Stored records |
═══

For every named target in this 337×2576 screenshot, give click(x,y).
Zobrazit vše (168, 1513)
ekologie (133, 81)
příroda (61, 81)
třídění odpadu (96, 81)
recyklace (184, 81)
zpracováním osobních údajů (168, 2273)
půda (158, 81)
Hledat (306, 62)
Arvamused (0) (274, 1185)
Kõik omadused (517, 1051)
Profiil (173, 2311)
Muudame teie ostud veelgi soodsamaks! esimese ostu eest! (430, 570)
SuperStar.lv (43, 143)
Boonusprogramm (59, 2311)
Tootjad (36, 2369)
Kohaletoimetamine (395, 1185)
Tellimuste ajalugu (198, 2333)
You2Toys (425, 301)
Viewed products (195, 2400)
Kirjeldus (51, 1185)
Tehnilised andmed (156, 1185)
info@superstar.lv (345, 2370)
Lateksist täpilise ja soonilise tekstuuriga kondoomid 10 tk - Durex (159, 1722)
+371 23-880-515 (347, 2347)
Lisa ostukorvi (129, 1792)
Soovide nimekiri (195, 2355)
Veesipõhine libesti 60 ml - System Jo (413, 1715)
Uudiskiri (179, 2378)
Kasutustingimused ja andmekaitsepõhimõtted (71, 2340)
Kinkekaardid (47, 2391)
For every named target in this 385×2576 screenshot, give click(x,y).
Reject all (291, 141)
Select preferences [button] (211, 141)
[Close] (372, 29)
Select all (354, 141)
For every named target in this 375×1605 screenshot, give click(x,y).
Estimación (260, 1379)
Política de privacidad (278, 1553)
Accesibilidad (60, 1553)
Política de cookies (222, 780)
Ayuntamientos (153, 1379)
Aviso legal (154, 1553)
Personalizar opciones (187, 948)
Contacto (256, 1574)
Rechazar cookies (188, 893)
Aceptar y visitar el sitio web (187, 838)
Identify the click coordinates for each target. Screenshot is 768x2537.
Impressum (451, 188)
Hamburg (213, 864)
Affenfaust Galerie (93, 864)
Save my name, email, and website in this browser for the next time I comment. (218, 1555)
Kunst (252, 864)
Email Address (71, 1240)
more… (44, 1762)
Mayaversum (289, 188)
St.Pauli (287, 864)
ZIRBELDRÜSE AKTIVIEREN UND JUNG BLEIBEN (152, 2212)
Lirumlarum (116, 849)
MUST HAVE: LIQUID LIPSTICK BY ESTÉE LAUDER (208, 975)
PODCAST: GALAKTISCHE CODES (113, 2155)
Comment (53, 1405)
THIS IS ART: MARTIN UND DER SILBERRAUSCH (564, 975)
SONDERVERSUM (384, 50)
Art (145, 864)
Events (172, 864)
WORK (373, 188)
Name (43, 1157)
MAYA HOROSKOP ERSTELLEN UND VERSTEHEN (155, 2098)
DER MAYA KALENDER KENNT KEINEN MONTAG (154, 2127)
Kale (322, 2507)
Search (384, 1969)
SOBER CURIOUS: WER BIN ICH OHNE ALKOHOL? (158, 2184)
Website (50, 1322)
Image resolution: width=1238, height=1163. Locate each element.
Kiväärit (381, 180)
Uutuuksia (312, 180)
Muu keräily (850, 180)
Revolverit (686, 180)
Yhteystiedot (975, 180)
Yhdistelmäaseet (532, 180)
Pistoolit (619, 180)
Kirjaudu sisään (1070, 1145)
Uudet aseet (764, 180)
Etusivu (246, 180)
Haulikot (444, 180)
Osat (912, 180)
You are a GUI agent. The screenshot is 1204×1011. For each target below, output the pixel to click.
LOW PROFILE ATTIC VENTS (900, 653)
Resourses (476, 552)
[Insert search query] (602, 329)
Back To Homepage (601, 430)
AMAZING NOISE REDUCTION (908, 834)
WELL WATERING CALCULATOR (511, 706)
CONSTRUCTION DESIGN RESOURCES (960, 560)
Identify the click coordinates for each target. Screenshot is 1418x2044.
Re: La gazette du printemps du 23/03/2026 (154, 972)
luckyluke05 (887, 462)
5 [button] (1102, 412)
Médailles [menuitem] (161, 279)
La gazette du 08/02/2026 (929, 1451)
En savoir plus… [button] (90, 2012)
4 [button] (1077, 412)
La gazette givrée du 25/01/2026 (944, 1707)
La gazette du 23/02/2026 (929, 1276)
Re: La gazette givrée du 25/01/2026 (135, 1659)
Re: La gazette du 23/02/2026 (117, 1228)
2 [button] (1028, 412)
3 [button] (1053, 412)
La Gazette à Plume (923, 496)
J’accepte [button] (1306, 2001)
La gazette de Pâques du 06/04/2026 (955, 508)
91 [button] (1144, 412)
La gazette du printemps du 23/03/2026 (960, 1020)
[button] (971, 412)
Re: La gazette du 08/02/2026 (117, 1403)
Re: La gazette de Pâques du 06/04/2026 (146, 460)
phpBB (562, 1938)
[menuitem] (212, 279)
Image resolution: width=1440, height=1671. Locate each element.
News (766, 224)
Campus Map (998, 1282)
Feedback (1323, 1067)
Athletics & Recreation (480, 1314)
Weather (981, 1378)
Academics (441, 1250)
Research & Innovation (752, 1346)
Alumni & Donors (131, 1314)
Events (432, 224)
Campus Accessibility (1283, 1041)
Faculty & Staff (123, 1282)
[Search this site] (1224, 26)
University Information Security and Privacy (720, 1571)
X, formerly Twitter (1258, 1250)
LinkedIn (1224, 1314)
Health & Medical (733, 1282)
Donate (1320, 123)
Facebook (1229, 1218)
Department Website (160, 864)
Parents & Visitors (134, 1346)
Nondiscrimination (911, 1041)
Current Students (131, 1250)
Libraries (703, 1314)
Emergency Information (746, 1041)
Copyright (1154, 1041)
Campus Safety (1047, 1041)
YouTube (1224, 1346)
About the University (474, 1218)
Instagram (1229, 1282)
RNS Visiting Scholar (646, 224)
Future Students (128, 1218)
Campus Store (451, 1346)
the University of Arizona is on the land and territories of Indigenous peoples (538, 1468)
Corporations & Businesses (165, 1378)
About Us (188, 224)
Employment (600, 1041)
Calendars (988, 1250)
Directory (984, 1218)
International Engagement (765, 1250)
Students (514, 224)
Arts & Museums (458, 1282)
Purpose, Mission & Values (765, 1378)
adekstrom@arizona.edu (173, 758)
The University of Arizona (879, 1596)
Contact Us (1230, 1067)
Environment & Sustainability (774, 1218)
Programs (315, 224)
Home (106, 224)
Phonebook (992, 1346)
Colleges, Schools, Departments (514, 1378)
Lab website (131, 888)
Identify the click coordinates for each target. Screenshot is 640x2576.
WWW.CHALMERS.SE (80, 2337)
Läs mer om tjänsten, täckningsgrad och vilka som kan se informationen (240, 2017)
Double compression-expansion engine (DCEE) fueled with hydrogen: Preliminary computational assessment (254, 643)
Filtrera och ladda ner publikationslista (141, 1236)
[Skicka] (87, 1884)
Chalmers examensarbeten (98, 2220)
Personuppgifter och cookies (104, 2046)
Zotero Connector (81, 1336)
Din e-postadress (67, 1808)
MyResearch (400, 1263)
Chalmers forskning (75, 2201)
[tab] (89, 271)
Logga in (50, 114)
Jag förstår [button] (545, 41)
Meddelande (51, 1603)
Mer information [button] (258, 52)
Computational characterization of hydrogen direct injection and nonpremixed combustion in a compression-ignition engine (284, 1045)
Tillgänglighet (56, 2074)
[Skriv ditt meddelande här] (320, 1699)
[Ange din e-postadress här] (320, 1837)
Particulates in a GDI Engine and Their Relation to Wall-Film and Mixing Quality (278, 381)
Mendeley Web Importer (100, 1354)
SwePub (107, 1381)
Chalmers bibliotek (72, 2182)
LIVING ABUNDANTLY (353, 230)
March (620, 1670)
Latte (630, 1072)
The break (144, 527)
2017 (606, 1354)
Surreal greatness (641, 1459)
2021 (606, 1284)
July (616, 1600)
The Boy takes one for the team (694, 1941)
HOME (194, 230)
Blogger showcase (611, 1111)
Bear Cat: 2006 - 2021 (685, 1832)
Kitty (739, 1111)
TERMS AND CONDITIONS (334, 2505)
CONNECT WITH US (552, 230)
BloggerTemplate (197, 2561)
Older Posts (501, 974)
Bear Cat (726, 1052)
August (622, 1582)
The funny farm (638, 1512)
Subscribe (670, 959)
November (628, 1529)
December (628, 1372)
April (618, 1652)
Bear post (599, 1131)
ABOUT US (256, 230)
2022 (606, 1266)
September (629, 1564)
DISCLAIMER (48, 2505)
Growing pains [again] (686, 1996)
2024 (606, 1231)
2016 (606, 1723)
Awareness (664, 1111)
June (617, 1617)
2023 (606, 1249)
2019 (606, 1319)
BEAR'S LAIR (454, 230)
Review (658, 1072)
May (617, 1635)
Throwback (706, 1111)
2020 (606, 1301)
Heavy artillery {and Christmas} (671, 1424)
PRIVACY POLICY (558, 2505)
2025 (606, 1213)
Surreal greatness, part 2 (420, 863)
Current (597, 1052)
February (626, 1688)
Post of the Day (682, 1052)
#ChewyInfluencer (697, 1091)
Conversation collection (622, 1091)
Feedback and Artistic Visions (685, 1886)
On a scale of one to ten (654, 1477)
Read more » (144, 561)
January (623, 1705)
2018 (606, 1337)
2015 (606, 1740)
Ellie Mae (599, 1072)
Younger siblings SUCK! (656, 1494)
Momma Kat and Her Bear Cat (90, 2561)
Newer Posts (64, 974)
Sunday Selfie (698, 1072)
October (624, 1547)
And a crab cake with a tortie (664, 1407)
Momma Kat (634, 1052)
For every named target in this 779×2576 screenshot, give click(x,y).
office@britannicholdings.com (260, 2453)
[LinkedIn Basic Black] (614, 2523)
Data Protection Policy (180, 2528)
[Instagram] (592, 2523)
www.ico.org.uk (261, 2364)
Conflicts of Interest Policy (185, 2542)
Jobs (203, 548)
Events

═══

WHAT YOU ARE ASKED TO DO |
Nothing but a number should be given: the count of lines above that hold "named".

RESULT OF THIS EXERCISE |
4